● **Prompt**
Which lines of the entries below include "Black"? List them all.

● **Given records**
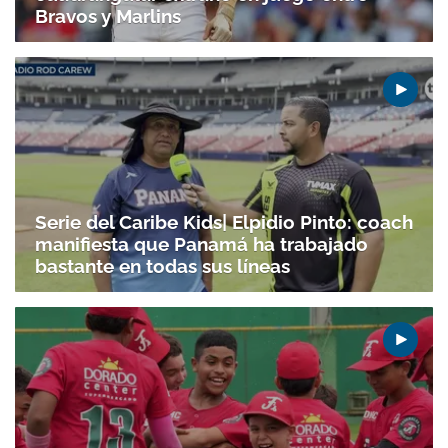
Bravos y Marlins
Serie del Caribe Kids| Elpidio Pinto: coach
manifiesta que Panamá ha trabajado
bastante en todas sus líneas
Gracias por suscribirte a nuestro boletín.
ACEPTAR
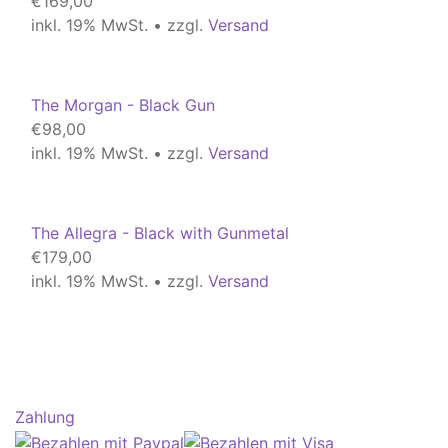
€
169,00
inkl. 19% MwSt. • zzgl.
Versand
The Morgan - Black Gun
€
98,00
inkl. 19% MwSt. • zzgl.
Versand
The Allegra - Black with Gunmetal
€
179,00
inkl. 19% MwSt. • zzgl.
Versand
Zahlung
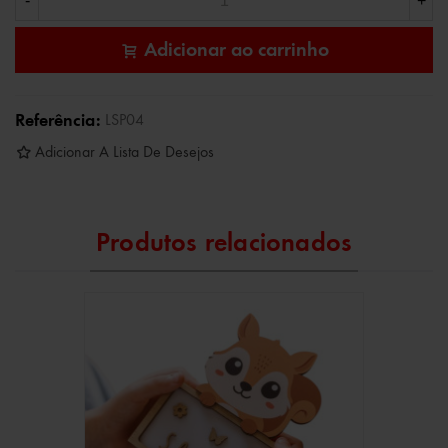
-
+
Adicionar ao carrinho
Referência:
LSP04
Adicionar A Lista De Desejos
Produtos relacionados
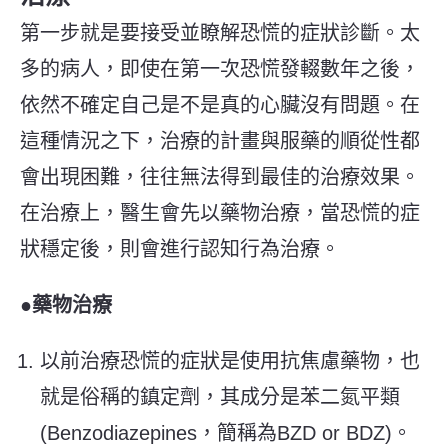
第一步
就是要
接受並瞭解恐慌的症狀診斷。太
多的病人，即使在第一次恐慌發輟數年之後，
依然不確定自己是不是真的心臟沒有問題。在
這種情況之下，治療的計畫與服藥的順從性都
會出現困難，往往無法得到最佳的治療效果。
在治療上，醫生會先以藥物治療，當恐慌的症
狀穩定後，則會進行認知行為治療。
●藥物治療
以前治療恐慌的症狀是使用抗焦慮藥物，也
就是俗稱的鎮定劑，其成分是苯二氮平類
(Benzodiazepines，簡稱為BZD or BDZ)。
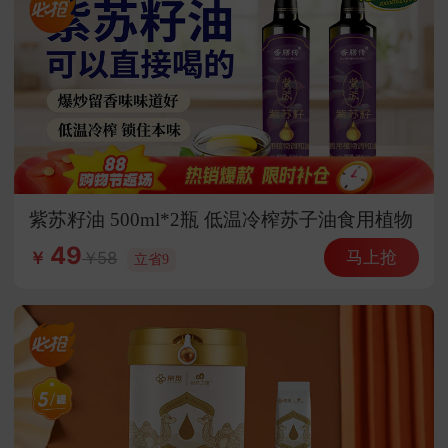
紫苏籽油 500ml*2瓶 低温冷榨苏子油食用植物
调和油家用热炒凉拌炒菜
49
马上抢
58
￥
立省9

● **Problem solution**
The Morgan - Black Gun
The Allegra - Black with Gunmetal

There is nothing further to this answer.